Detroit won the Obie Award for Best New American Play for 2013.

== Response ==
Chris Jones in the Chicago Tribune wrote of the show: "Sure, D’Amour ultimately does not delve as deep as one might wish into the implications of the situation she so richly and vividly realizes. And Austin Pendleton’s quirky and amusing production doesn’t always keep its balance ... But D’Amour has penned a very provocative snapshot of the perilous moment ... that sense of dislocation is exquisitely embodied in the work of Laurie Metcalf, an actress who long has understood the precarious dreams of the lower-middle class. Her blistering performance here has the incision of a laser, creating a character who knows that everything is going away and tries to figure out what that might mean."

"The dream here is the 1960s first-ring suburb," said Michael Brosilow, "where neighbors socialize and kids play outside. But in 2010, "does anyone talk to their neighbors anymore?" Sharon asks, before revealing that she and Kenny are recovering substance abusers. That revelation puts the first chinks in the veneer of Mary and Ben’s safe-and-happy home life; we come to see how close they are to the precipice."

Mary Shen Barnidge of the Windy City Times observed, "Despite the serious questions it raises, D'Amour's premise has all the makings of a situation comedy. There's even a drunk scene—that standby of 1950s farce—along with extended recitations of heavily-symbolic dreams and the bizarre street names characteristic of open-box-add-water subdivisions to escalate the atmosphere of dislocation."
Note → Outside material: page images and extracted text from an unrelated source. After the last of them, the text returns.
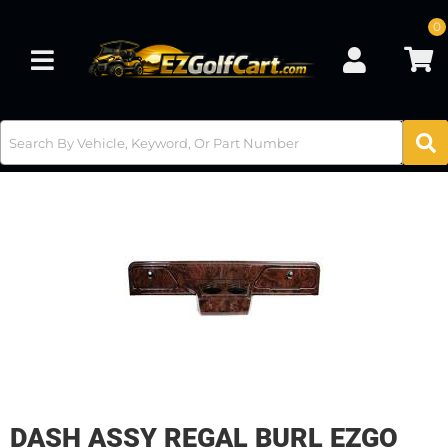
0
Toggle navigation
DASH ASSY REGAL BURL EZGO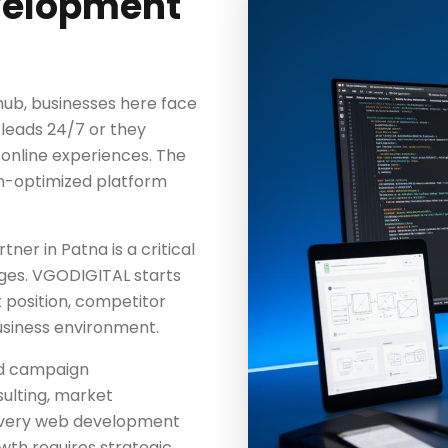
velopment
hub, businesses here face
 leads 24/7 or they
 online experiences. The
n-optimized platform
r in Patna is a critical
ages. VGODIGITAL starts
t position, competitor
usiness environment.
nd campaign
ulting, market
 every web development
h requires strategic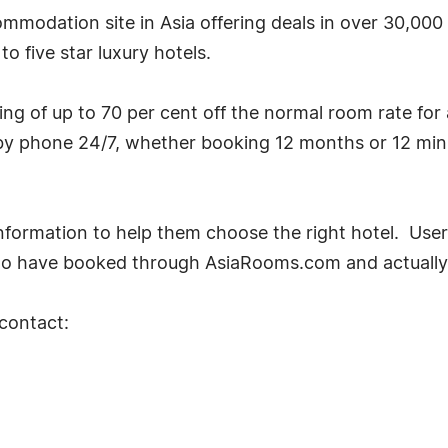
mmodation site in Asia offering deals in over 30,000
o five star luxury hotels.
g of up to 70 per cent off the normal room rate for
by phone 24/7, whether booking 12 months or 12 min
ormation to help them choose the right hotel. User
ho have booked through AsiaRooms.com and actually 
 contact: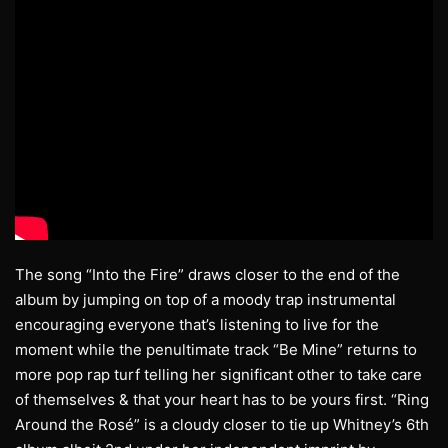
The song “Into the Fire” draws closer to the end of the
album by jumping on top of a moody trap instrumental
encouraging everyone that’s listening to live for the
moment while the penultimate track “Be Mine” returns to
more pop rap turf telling her significant other to take care
of themselves & that your heart has to be yours first. “Ring
Around the Rosé” is a cloudy closer to tie up Whitney’s 6th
The London production received similar responses. Many praised D'Amour's writing and Michael Billington in The Guardian wrote: "D'Amour makes some interesting points in this two-hour play: especially about the lingering suburban dream of a post-Thoreau, back-to-nature existence that leads the two women to set out on an abortive camping trip, which is matched by the hard-up guys planning a nocturnal rave-up. But, although D'Amour registers the solitude and despair of the innercity suburbs, she only briefly relates that to the broader picture of American decline and consigns a lecture on the loss of communal values to an awkward coda." Time Out London gave the London production a four out of five star rating and wrote: "'Detroit' looks like a very fine small-scale play that's trying a touch too hard to embrace big national themes. But there's a lovely looseness, rhythm and exhilaration to D'Amour's writing, especially in the tender, misguided relationship between the two women, who take off for a weekend camping in the woods....but only make it as far as the gas station. It is most original when it advances on Betty Friedan in its wry, acute portrait of contemporary suburban women living dangerously, on the tightrope between boredom and self-destruction." The Blog, A Cultured Lad gave it a positive review stating that "D’Amour’s play is fierce, and ferociously funny. Her dialogue is spot on and the characters are immensely entertaining personalities."